TASK DIRECTIONS
Your answer should be the full data, transcribed exactly, with no pictures in it.

Items from a data source
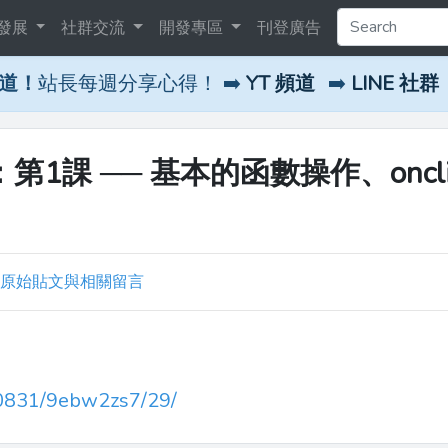
發展
社群交流
開發專區
刊登廣告
頻道！
站長每週分享心得！ ➡️
YT 頻道
➡️
LINE 社群
列一：第1課 ── 基本的函數操作、oncli
原始貼文與相關留言
ll0831/9ebw2zs7/29/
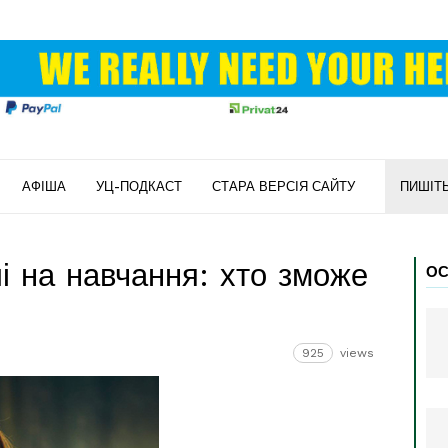
АФІША
УЦ-ПОДКАСТ
СТАРА ВЕРСІЯ САЙТУ
ПИШІТ
і на навчання: хто зможе
ОС
925
views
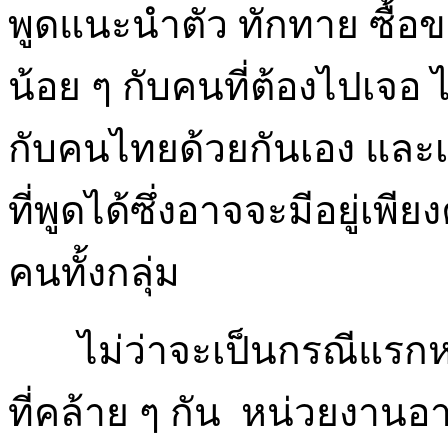
พูดแนะนำตัว ทักทาย ซื้อ
น้อย ๆ กับคนที่ต้องไปเจอ ไม
กับคนไทยด้วยกันเอง และเมื
ที่พูดได้ซึ่งอาจจะมีอยู่
คนทั้งกลุ่ม
ไม่ว่าจะเป็นกรณีแรกหรื
ที่คล้าย ๆ กัน หน่วยงานอ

RESPONSE TO THIS EXERCISE
發展
社群交流
開發專區
刊登廣告
頻道！
站長每週分享心得！ ➡️
YT 頻道
➡️
LINE 社群
列一：第1課 ── 基本的函數操作、oncli
原始貼文與相關留言
ll0831/9ebw2zs7/29/
АФІША
УЦ-ПОДКАСТ
СТАРА ВЕРСІЯ САЙТУ
ПИШІТ
і на навчання: хто зможе
ОС
925
views
พูดแนะนำตัว ทักทาย ซื้อ
น้อย ๆ กับคนที่ต้องไปเจอ ไม
กับคนไทยด้วยกันเอง และเมื
ที่พูดได้ซึ่งอาจจะมีอยู่
คนทั้งกลุ่ม
ไม่ว่าจะเป็นกรณีแรกหรื
ที่คล้าย ๆ กัน หน่วยงานอ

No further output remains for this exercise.